▸ **About this exercise**: Return all of the entries exactly as written.

▸ **The records**:
.....
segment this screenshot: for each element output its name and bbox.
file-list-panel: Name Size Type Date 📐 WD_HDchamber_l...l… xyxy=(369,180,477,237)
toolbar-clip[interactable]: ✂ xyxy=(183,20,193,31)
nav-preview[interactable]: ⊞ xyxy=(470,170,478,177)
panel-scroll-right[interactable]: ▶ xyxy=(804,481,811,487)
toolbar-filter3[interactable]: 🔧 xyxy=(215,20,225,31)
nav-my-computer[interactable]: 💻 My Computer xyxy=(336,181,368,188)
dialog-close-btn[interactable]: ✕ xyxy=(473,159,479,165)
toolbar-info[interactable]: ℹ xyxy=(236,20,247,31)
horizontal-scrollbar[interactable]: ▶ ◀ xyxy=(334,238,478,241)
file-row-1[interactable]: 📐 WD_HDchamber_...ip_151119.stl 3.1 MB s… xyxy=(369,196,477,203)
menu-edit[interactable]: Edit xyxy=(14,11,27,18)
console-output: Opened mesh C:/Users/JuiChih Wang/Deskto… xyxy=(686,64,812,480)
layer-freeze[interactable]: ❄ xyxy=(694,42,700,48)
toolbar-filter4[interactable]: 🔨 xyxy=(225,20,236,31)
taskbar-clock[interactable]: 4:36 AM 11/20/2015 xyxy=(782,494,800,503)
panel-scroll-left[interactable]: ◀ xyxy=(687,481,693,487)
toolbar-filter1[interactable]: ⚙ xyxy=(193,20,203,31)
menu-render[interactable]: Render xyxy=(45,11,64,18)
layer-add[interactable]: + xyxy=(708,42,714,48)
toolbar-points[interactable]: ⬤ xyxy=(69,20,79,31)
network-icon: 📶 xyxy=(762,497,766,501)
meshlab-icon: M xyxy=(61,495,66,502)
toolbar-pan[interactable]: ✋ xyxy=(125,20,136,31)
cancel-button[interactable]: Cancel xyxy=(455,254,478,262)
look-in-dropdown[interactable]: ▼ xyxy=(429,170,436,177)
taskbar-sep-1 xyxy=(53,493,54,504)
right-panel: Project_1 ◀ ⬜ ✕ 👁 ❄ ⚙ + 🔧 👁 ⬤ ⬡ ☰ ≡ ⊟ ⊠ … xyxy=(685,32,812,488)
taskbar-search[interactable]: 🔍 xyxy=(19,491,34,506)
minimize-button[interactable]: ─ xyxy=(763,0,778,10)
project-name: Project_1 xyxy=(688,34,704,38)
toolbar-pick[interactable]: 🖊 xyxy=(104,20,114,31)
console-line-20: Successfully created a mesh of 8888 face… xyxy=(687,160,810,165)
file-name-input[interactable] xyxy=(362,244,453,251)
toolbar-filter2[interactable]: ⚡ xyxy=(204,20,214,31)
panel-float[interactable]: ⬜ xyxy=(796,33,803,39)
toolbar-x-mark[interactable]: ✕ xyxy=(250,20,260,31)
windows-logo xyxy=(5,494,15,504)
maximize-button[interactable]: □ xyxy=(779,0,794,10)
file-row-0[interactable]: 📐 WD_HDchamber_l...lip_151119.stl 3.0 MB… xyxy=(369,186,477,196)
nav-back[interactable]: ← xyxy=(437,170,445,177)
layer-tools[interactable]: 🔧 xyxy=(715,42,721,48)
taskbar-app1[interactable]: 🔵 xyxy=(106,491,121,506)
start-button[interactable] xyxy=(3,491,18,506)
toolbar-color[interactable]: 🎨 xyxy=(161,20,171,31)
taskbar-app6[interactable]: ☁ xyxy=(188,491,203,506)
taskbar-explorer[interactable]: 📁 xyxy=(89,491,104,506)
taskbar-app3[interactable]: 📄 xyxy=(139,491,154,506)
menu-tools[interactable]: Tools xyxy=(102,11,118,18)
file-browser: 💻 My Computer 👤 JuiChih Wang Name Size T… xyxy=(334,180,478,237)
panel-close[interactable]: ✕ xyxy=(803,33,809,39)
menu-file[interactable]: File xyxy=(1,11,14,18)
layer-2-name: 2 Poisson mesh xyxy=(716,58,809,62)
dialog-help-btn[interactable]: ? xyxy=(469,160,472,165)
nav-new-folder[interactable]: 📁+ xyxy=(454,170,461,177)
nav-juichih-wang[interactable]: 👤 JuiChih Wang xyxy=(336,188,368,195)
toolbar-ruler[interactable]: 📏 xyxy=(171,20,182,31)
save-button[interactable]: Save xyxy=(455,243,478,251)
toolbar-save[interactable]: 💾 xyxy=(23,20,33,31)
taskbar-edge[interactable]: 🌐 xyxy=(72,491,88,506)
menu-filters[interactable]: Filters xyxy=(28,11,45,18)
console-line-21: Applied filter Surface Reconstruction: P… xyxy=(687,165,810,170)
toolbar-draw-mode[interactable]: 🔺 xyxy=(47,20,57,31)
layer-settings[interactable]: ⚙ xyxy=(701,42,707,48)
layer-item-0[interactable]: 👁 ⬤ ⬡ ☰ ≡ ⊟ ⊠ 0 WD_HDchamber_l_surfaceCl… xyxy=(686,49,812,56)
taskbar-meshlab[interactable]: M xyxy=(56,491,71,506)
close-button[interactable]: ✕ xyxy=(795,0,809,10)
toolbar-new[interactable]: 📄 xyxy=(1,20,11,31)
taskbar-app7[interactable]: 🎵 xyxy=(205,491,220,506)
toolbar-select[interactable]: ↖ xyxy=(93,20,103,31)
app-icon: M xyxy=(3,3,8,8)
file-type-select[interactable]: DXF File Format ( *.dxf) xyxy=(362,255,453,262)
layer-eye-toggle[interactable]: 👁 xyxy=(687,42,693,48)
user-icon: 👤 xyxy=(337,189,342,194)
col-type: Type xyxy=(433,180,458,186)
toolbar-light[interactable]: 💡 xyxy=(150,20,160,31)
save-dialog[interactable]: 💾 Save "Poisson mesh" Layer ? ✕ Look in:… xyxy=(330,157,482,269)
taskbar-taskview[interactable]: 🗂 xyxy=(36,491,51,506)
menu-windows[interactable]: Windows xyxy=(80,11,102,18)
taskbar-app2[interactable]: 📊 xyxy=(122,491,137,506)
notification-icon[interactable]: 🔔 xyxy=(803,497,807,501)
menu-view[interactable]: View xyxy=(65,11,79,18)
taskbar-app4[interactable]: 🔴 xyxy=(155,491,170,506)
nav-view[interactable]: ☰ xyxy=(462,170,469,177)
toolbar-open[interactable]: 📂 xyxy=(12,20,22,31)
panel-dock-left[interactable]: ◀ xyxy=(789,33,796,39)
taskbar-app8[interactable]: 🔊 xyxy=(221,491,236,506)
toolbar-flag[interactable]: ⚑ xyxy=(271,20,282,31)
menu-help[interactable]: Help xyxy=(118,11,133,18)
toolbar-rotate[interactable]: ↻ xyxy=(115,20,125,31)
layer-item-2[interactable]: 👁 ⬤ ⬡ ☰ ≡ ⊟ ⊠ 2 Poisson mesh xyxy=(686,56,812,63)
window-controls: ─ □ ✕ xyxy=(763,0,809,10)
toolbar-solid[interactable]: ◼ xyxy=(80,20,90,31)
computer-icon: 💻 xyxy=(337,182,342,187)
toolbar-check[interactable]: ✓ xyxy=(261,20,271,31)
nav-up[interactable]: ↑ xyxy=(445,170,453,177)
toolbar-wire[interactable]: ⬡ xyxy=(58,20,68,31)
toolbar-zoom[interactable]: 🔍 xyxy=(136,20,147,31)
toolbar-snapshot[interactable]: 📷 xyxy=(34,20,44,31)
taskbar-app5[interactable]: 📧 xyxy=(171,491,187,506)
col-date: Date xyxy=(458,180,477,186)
.....
▸ **Task solution**:
segment this screenshot: for each element output its name and bbox.
file-list-panel: Name Size Type Date 📐 WD_HDchamber_l...l… xyxy=(369,180,477,237)
toolbar-clip[interactable]: ✂ xyxy=(183,20,193,31)
nav-preview[interactable]: ⊞ xyxy=(470,170,478,177)
panel-scroll-right[interactable]: ▶ xyxy=(804,481,811,487)
toolbar-filter3[interactable]: 🔧 xyxy=(215,20,225,31)
nav-my-computer[interactable]: 💻 My Computer xyxy=(336,181,368,188)
dialog-close-btn[interactable]: ✕ xyxy=(473,159,479,165)
toolbar-info[interactable]: ℹ xyxy=(236,20,247,31)
horizontal-scrollbar[interactable]: ▶ ◀ xyxy=(334,238,478,241)
file-row-1[interactable]: 📐 WD_HDchamber_...ip_151119.stl 3.1 MB s… xyxy=(369,196,477,203)
menu-edit[interactable]: Edit xyxy=(14,11,27,18)
console-output: Opened mesh C:/Users/JuiChih Wang/Deskto… xyxy=(686,64,812,480)
layer-freeze[interactable]: ❄ xyxy=(694,42,700,48)
toolbar-filter4[interactable]: 🔨 xyxy=(225,20,236,31)
taskbar-clock[interactable]: 4:36 AM 11/20/2015 xyxy=(782,494,800,503)
panel-scroll-left[interactable]: ◀ xyxy=(687,481,693,487)
toolbar-filter1[interactable]: ⚙ xyxy=(193,20,203,31)
menu-render[interactable]: Render xyxy=(45,11,64,18)
layer-add[interactable]: + xyxy=(708,42,714,48)
toolbar-points[interactable]: ⬤ xyxy=(69,20,79,31)
network-icon: 📶 xyxy=(762,497,766,501)
meshlab-icon: M xyxy=(61,495,66,502)
toolbar-pan[interactable]: ✋ xyxy=(125,20,136,31)
cancel-button[interactable]: Cancel xyxy=(455,254,478,262)
look-in-dropdown[interactable]: ▼ xyxy=(429,170,436,177)
taskbar-sep-1 xyxy=(53,493,54,504)
right-panel: Project_1 ◀ ⬜ ✕ 👁 ❄ ⚙ + 🔧 👁 ⬤ ⬡ ☰ ≡ ⊟ ⊠ … xyxy=(685,32,812,488)
taskbar-search[interactable]: 🔍 xyxy=(19,491,34,506)
minimize-button[interactable]: ─ xyxy=(763,0,778,10)
project-name: Project_1 xyxy=(688,34,704,38)
toolbar-pick[interactable]: 🖊 xyxy=(104,20,114,31)
console-line-20: Successfully created a mesh of 8888 face… xyxy=(687,160,810,165)
file-name-input[interactable] xyxy=(362,244,453,251)
toolbar-filter2[interactable]: ⚡ xyxy=(204,20,214,31)
panel-float[interactable]: ⬜ xyxy=(796,33,803,39)
toolbar-x-mark[interactable]: ✕ xyxy=(250,20,260,31)
windows-logo xyxy=(5,494,15,504)
maximize-button[interactable]: □ xyxy=(779,0,794,10)
file-row-0[interactable]: 📐 WD_HDchamber_l...lip_151119.stl 3.0 MB… xyxy=(369,186,477,196)
nav-back[interactable]: ← xyxy=(437,170,445,177)
layer-tools[interactable]: 🔧 xyxy=(715,42,721,48)
taskbar-app1[interactable]: 🔵 xyxy=(106,491,121,506)
start-button[interactable] xyxy=(3,491,18,506)
toolbar-color[interactable]: 🎨 xyxy=(161,20,171,31)
taskbar-app6[interactable]: ☁ xyxy=(188,491,203,506)
taskbar-explorer[interactable]: 📁 xyxy=(89,491,104,506)
taskbar-app3[interactable]: 📄 xyxy=(139,491,154,506)
menu-tools[interactable]: Tools xyxy=(102,11,118,18)
file-browser: 💻 My Computer 👤 JuiChih Wang Name Size T… xyxy=(334,180,478,237)
panel-close[interactable]: ✕ xyxy=(803,33,809,39)
menu-file[interactable]: File xyxy=(1,11,14,18)
layer-2-name: 2 Poisson mesh xyxy=(716,58,809,62)
dialog-help-btn[interactable]: ? xyxy=(469,160,472,165)
nav-new-folder[interactable]: 📁+ xyxy=(454,170,461,177)
nav-juichih-wang[interactable]: 👤 JuiChih Wang xyxy=(336,188,368,195)
toolbar-ruler[interactable]: 📏 xyxy=(171,20,182,31)
save-button[interactable]: Save xyxy=(455,243,478,251)
toolbar-save[interactable]: 💾 xyxy=(23,20,33,31)
taskbar-edge[interactable]: 🌐 xyxy=(72,491,88,506)
menu-filters[interactable]: Filters xyxy=(28,11,45,18)
console-line-21: Applied filter Surface Reconstruction: P… xyxy=(687,165,810,170)
toolbar-draw-mode[interactable]: 🔺 xyxy=(47,20,57,31)
layer-settings[interactable]: ⚙ xyxy=(701,42,707,48)
layer-item-0[interactable]: 👁 ⬤ ⬡ ☰ ≡ ⊟ ⊠ 0 WD_HDchamber_l_surfaceCl… xyxy=(686,49,812,56)
taskbar-meshlab[interactable]: M xyxy=(56,491,71,506)
close-button[interactable]: ✕ xyxy=(795,0,809,10)
toolbar-new[interactable]: 📄 xyxy=(1,20,11,31)
taskbar-app7[interactable]: 🎵 xyxy=(205,491,220,506)
toolbar-select[interactable]: ↖ xyxy=(93,20,103,31)
app-icon: M xyxy=(3,3,8,8)
file-type-select[interactable]: DXF File Format ( *.dxf) xyxy=(362,255,453,262)
layer-eye-toggle[interactable]: 👁 xyxy=(687,42,693,48)
user-icon: 👤 xyxy=(337,189,342,194)
col-type: Type xyxy=(433,180,458,186)
toolbar-light[interactable]: 💡 xyxy=(150,20,160,31)
save-dialog[interactable]: 💾 Save "Poisson mesh" Layer ? ✕ Look in:… xyxy=(330,157,482,269)
taskbar-taskview[interactable]: 🗂 xyxy=(36,491,51,506)
menu-windows[interactable]: Windows xyxy=(80,11,102,18)
taskbar-app2[interactable]: 📊 xyxy=(122,491,137,506)
notification-icon[interactable]: 🔔 xyxy=(803,497,807,501)
menu-view[interactable]: View xyxy=(65,11,79,18)
taskbar-app4[interactable]: 🔴 xyxy=(155,491,170,506)
nav-view[interactable]: ☰ xyxy=(462,170,469,177)
toolbar-open[interactable]: 📂 xyxy=(12,20,22,31)
panel-dock-left[interactable]: ◀ xyxy=(789,33,796,39)
taskbar-app8[interactable]: 🔊 xyxy=(221,491,236,506)
toolbar-flag[interactable]: ⚑ xyxy=(271,20,282,31)
menu-help[interactable]: Help xyxy=(118,11,133,18)
toolbar-rotate[interactable]: ↻ xyxy=(115,20,125,31)
layer-item-2[interactable]: 👁 ⬤ ⬡ ☰ ≡ ⊟ ⊠ 2 Poisson mesh xyxy=(686,56,812,63)
window-controls: ─ □ ✕ xyxy=(763,0,809,10)
toolbar-solid[interactable]: ◼ xyxy=(80,20,90,31)
computer-icon: 💻 xyxy=(337,182,342,187)
toolbar-check[interactable]: ✓ xyxy=(261,20,271,31)
nav-up[interactable]: ↑ xyxy=(445,170,453,177)
toolbar-wire[interactable]: ⬡ xyxy=(58,20,68,31)
toolbar-zoom[interactable]: 🔍 xyxy=(136,20,147,31)
toolbar-snapshot[interactable]: 📷 xyxy=(34,20,44,31)
taskbar-app5[interactable]: 📧 xyxy=(171,491,187,506)
col-date: Date xyxy=(458,180,477,186)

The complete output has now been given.